▶ [Your assignment] Give back each record precisely, pictures excluded.

### Entries supplied

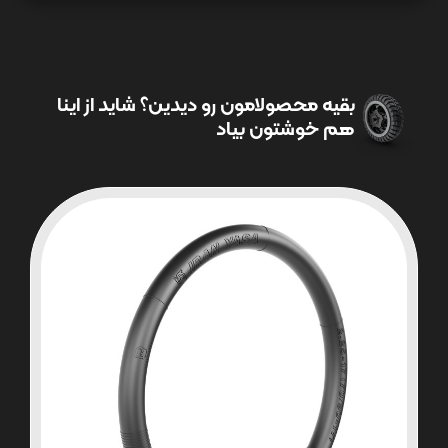
بقیه محصولامون رو دیدین؟ شاید از اینا
هم خوشتون بیاد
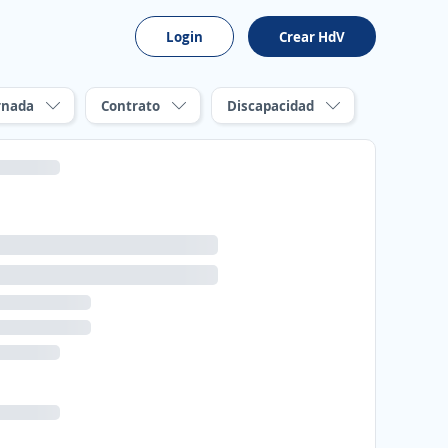
Login
Crear HdV
rnada
Contrato
Discapacidad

######

▶ [Expected output]
بقیه محصولامون رو دیدین؟ شاید از اینا
هم خوشتون بیاد
Login
Crear HdV
rnada
Contrato
Discapacidad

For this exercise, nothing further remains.